(Supplied entries Opens)
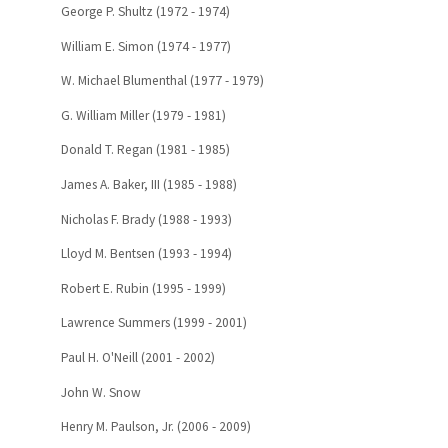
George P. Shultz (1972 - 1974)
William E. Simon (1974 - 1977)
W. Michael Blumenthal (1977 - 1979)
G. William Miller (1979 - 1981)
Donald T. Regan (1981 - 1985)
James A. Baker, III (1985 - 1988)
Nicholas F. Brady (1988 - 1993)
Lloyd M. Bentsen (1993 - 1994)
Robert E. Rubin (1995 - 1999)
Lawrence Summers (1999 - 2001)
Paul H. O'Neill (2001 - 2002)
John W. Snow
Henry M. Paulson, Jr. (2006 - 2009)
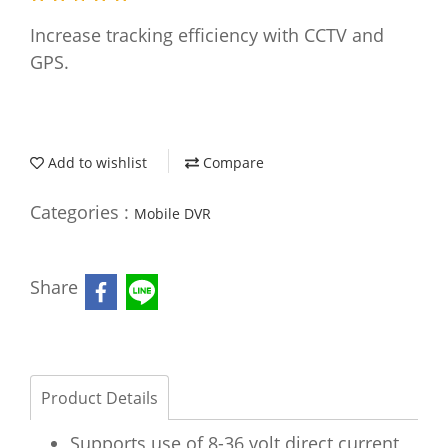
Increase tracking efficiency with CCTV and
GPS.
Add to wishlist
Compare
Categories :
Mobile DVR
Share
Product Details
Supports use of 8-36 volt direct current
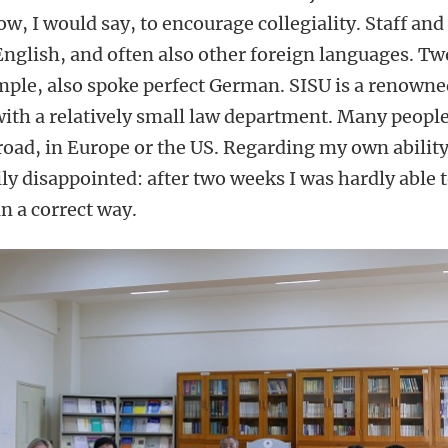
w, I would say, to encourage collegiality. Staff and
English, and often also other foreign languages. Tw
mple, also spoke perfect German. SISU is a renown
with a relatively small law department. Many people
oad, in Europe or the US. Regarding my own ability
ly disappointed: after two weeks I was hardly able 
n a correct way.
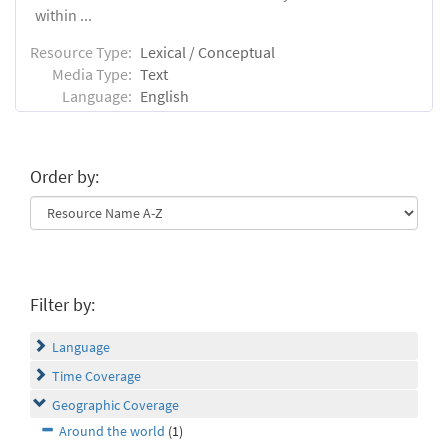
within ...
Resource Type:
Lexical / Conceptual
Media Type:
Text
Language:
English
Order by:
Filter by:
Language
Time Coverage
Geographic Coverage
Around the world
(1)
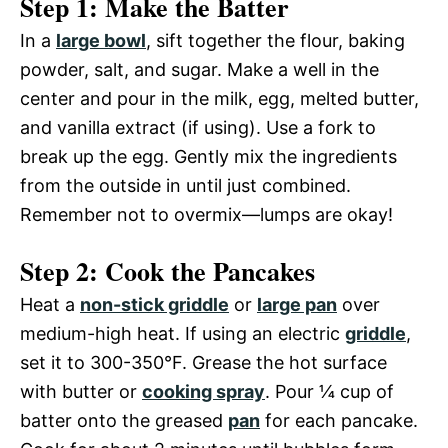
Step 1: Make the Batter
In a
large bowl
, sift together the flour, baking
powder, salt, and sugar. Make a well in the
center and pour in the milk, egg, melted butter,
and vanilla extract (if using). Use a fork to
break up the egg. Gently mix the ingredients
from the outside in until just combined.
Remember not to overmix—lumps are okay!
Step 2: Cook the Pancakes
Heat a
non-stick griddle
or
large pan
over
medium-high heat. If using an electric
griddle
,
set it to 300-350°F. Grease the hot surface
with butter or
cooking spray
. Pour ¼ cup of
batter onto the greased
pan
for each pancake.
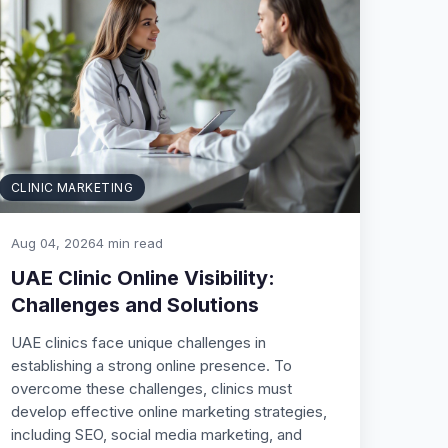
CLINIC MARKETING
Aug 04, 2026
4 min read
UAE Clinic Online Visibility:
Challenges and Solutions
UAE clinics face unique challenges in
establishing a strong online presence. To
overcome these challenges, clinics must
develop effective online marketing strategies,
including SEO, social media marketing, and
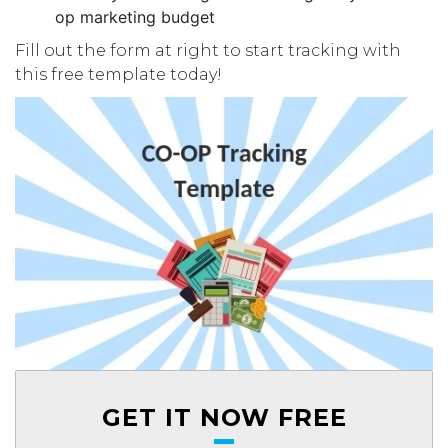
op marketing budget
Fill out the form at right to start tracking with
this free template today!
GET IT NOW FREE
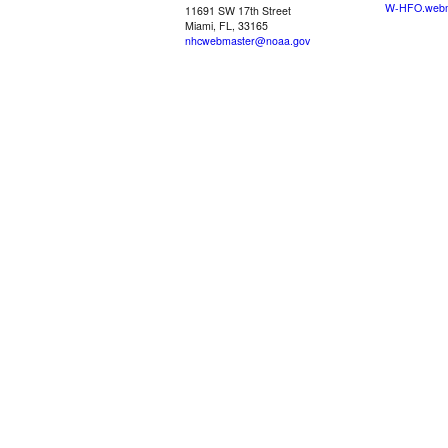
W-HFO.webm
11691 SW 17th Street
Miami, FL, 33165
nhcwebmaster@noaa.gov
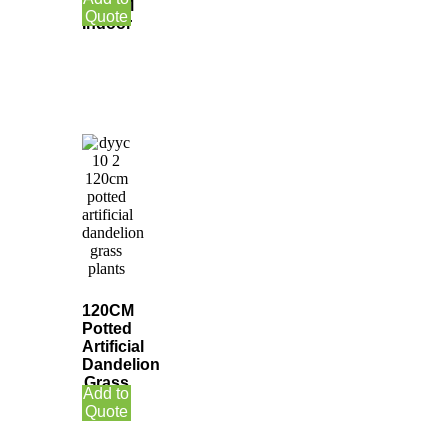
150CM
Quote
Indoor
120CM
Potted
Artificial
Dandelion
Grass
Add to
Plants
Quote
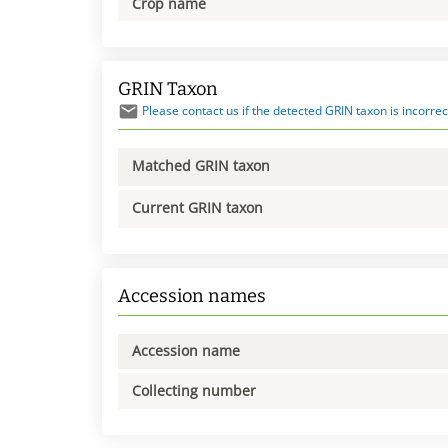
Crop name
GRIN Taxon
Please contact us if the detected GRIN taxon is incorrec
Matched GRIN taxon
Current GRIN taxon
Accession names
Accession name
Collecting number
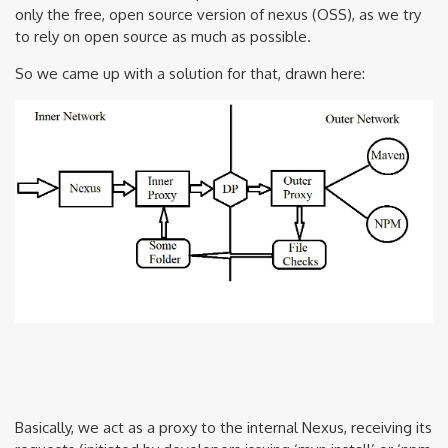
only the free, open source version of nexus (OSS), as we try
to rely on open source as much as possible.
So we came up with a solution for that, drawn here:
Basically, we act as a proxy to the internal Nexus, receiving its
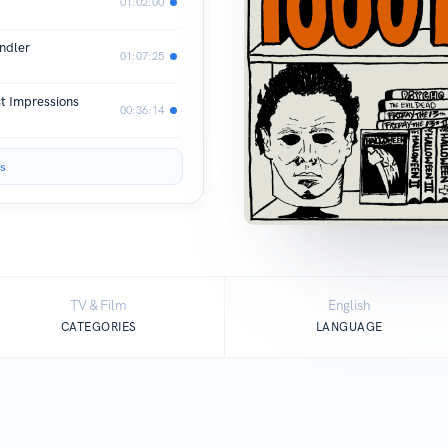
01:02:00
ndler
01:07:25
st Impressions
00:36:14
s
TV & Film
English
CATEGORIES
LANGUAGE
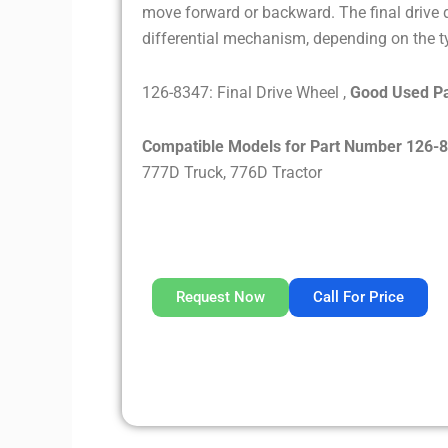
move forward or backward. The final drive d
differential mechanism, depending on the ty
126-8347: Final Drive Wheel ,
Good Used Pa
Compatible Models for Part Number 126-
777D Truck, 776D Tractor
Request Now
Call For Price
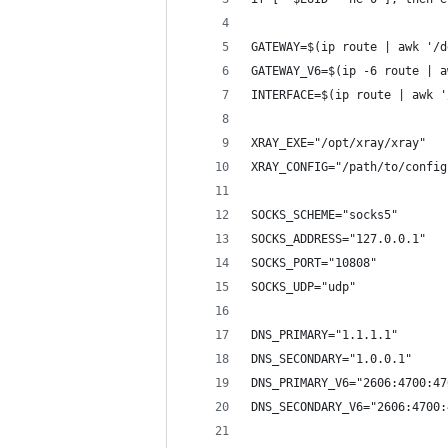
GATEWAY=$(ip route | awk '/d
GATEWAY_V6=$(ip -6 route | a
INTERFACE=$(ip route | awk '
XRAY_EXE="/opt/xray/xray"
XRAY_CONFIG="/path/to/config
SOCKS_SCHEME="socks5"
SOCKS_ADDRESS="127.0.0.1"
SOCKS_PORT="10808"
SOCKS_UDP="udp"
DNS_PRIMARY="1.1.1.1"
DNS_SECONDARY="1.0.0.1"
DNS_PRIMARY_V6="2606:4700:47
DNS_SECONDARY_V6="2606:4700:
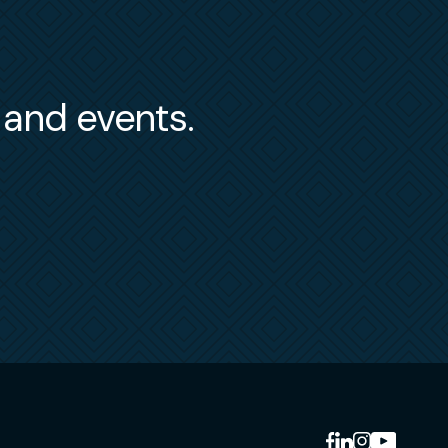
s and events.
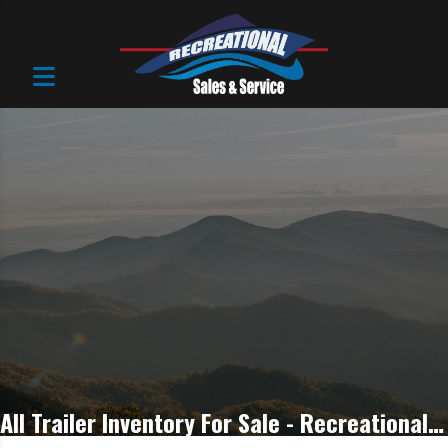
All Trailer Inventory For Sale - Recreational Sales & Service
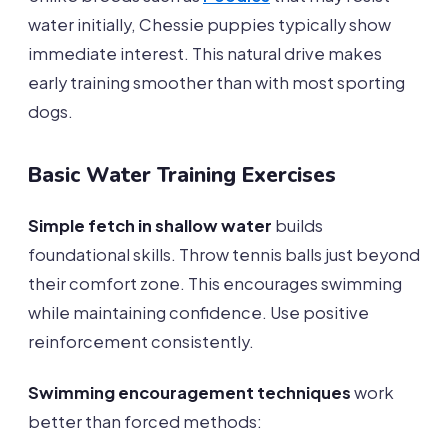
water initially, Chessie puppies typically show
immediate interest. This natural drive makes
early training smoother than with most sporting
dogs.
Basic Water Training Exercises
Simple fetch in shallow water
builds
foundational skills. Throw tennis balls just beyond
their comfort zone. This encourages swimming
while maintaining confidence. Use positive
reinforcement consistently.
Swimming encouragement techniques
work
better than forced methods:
(Supplied entries Closes)
**Problem to solve**
Counting the line with "All Trailer Inventory" and the last line of the data above, transcribe those two lines and every line between them exactly, without the pictures.

**Your response**
All Trailer Inventory For Sale - Recreational Sales & Service
water initially, Chessie puppies typically show
immediate interest. This natural drive makes
early training smoother than with most sporting
dogs.
Basic Water Training Exercises
Simple fetch in shallow water
builds
foundational skills. Throw tennis balls just beyond
their comfort zone. This encourages swimming
while maintaining confidence. Use positive
reinforcement consistently.
Swimming encouragement techniques
work
better than forced methods:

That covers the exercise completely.